→ **Work request**: Among the lines below, take the one holding "Grillfeier – Terminaviso (778, 877)", the one holding "Download (721, 1563)", and all lines between them. Set them down exactly.

→ **Extracted entries**:
================================
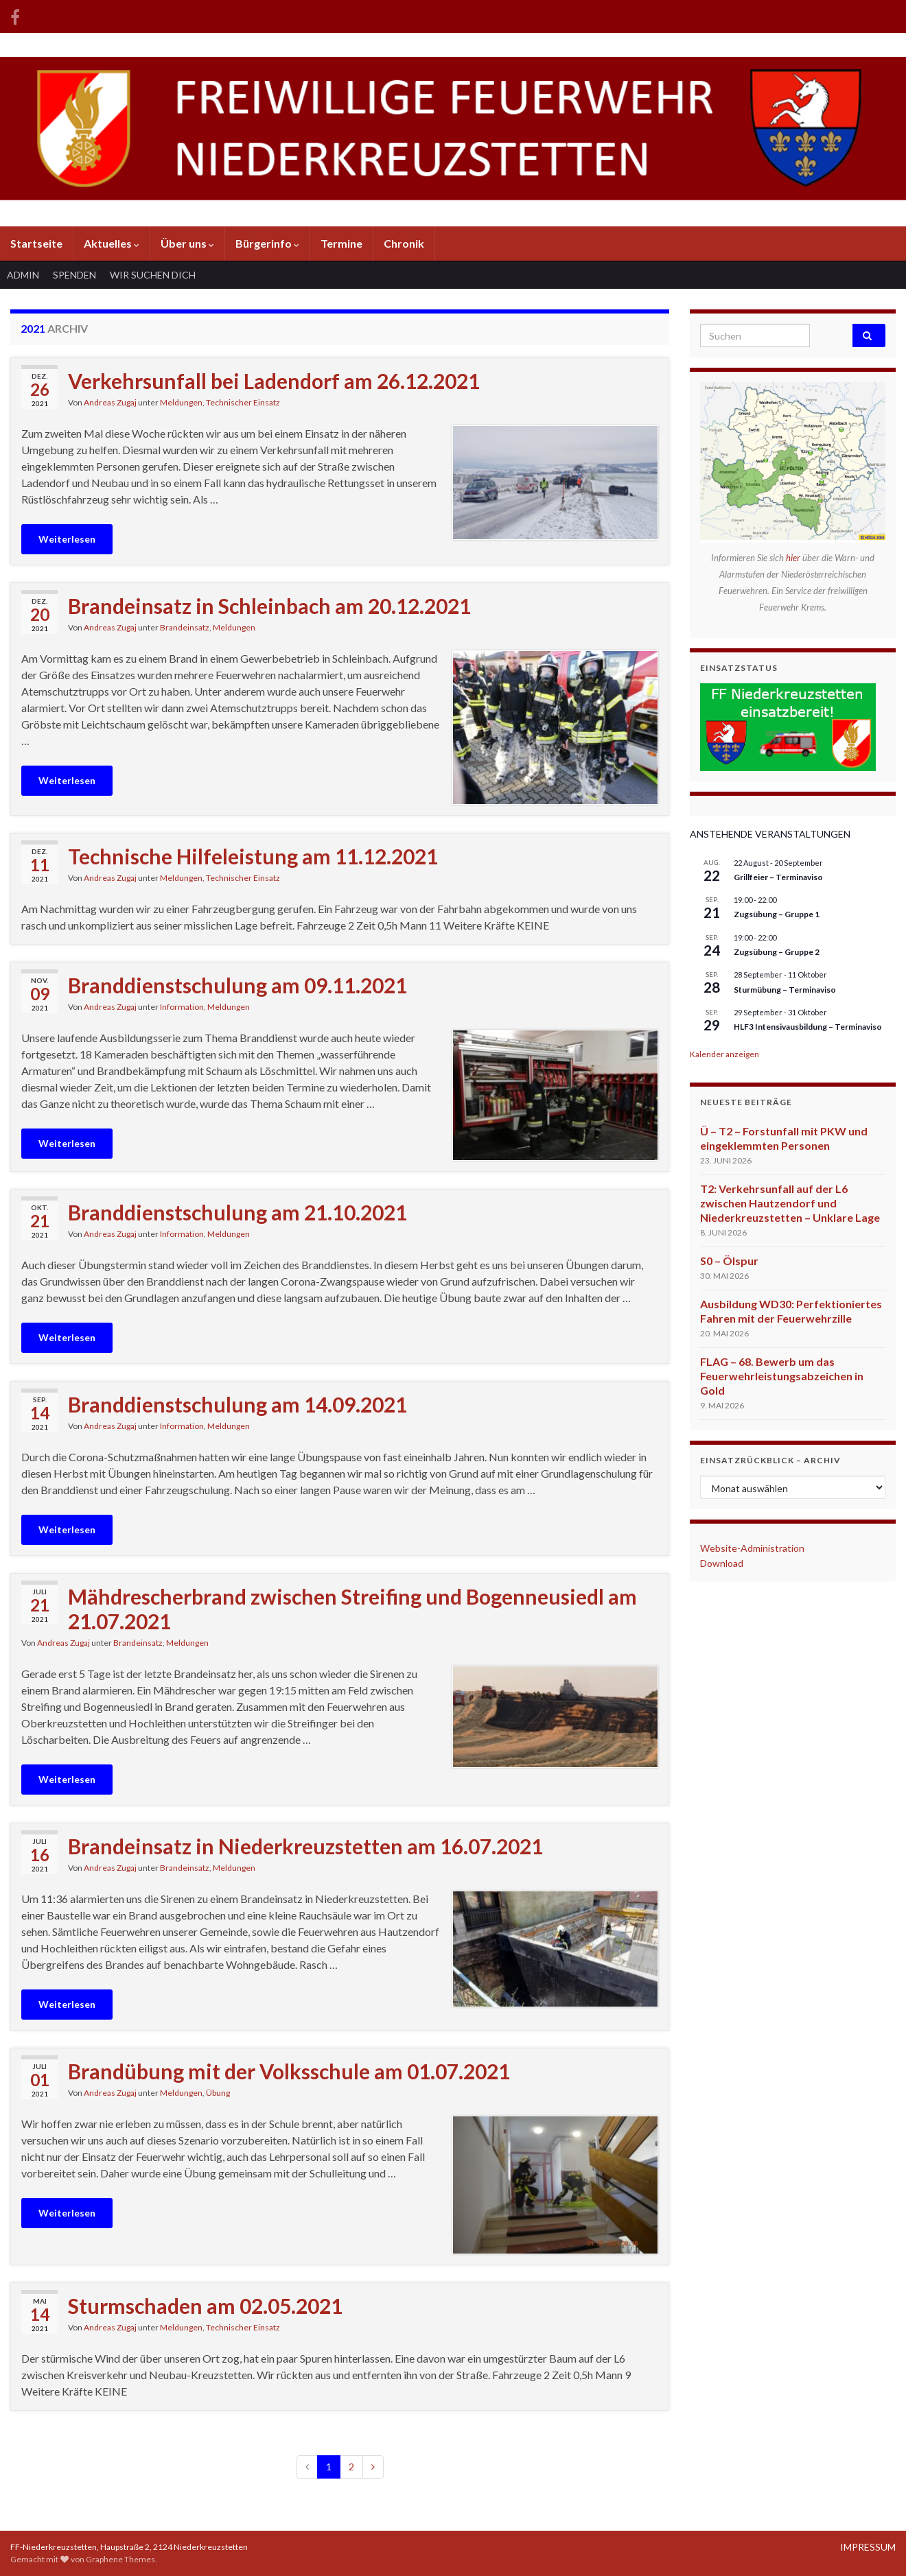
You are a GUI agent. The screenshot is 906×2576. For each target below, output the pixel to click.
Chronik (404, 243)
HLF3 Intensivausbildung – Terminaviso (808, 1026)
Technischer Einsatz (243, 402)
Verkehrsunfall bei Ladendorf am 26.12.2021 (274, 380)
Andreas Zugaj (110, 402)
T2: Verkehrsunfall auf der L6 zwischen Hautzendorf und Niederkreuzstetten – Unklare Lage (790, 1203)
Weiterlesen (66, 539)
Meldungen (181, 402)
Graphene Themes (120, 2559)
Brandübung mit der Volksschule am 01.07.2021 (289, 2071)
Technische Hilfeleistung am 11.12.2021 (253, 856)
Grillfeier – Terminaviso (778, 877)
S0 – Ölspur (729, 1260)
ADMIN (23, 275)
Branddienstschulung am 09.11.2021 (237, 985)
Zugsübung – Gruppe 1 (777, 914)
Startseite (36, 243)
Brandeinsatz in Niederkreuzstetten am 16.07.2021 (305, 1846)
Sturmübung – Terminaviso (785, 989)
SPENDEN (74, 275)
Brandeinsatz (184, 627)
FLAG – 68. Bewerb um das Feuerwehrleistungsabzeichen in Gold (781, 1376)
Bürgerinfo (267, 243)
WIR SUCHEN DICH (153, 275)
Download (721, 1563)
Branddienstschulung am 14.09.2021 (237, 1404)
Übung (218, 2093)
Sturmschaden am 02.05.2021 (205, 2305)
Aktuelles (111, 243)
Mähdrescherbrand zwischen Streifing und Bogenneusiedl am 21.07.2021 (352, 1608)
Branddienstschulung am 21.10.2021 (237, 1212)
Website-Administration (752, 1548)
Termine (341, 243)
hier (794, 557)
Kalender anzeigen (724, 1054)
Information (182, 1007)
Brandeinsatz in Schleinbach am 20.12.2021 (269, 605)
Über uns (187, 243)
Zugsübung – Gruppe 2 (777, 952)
================================
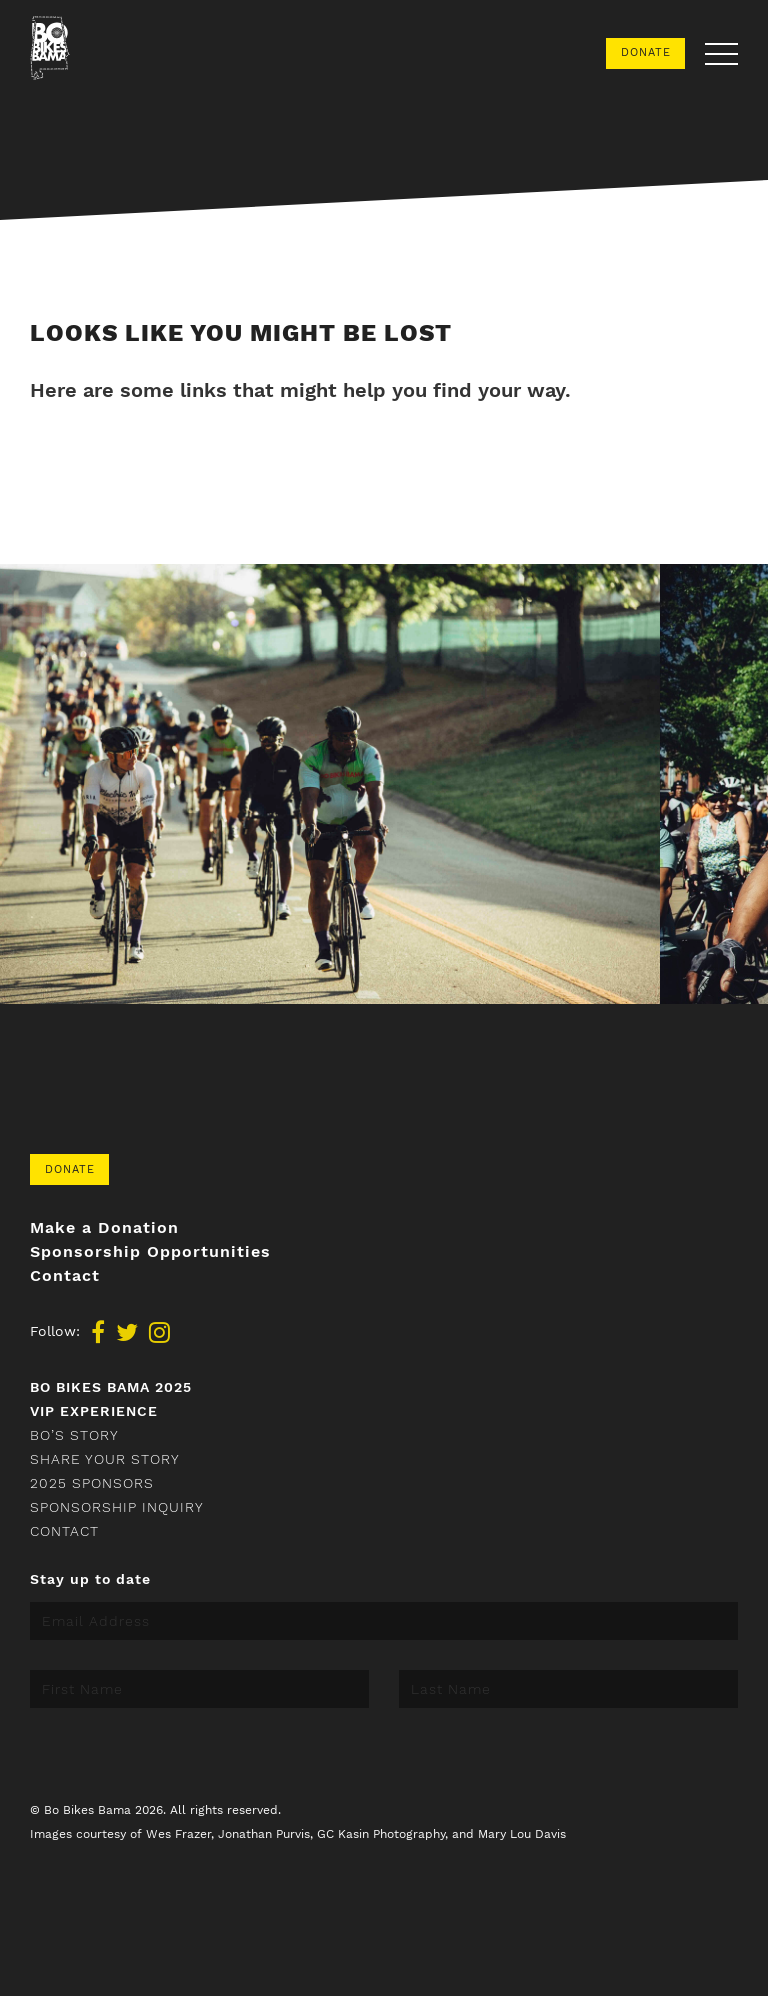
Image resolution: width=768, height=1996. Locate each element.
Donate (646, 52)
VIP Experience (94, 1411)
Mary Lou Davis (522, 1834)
================================
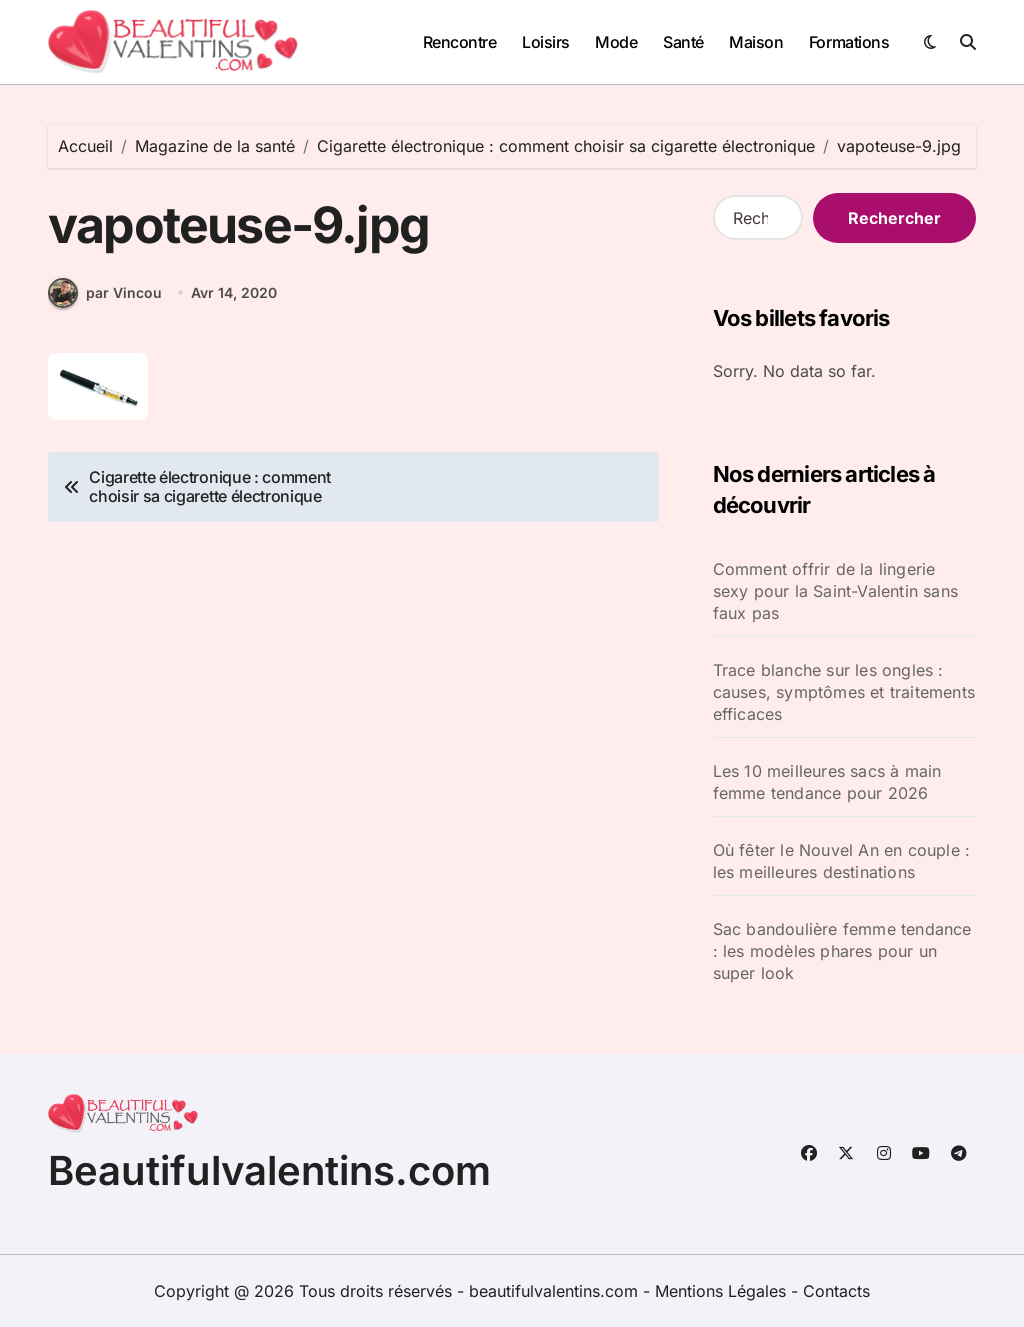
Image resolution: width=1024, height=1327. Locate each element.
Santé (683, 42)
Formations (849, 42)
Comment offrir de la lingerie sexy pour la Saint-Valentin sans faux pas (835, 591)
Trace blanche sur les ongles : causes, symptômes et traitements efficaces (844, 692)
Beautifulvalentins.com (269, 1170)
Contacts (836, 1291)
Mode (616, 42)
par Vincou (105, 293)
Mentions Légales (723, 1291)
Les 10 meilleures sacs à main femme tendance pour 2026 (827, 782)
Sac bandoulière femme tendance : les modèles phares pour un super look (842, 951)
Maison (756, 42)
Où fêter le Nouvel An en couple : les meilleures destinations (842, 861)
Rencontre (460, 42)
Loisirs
================================
→ **Result of the exercise**:
Grillfeier – Terminaviso (778, 877)
S0 – Ölspur (729, 1260)
ADMIN (23, 275)
Branddienstschulung am 09.11.2021 (237, 985)
Zugsübung – Gruppe 1 (777, 914)
Startseite (36, 243)
Brandeinsatz in Niederkreuzstetten am 16.07.2021 (305, 1846)
Sturmübung – Terminaviso (785, 989)
SPENDEN (74, 275)
Brandeinsatz (184, 627)
FLAG – 68. Bewerb um das Feuerwehrleistungsabzeichen in Gold (781, 1376)
Bürgerinfo (267, 243)
WIR SUCHEN DICH (153, 275)
Download (721, 1563)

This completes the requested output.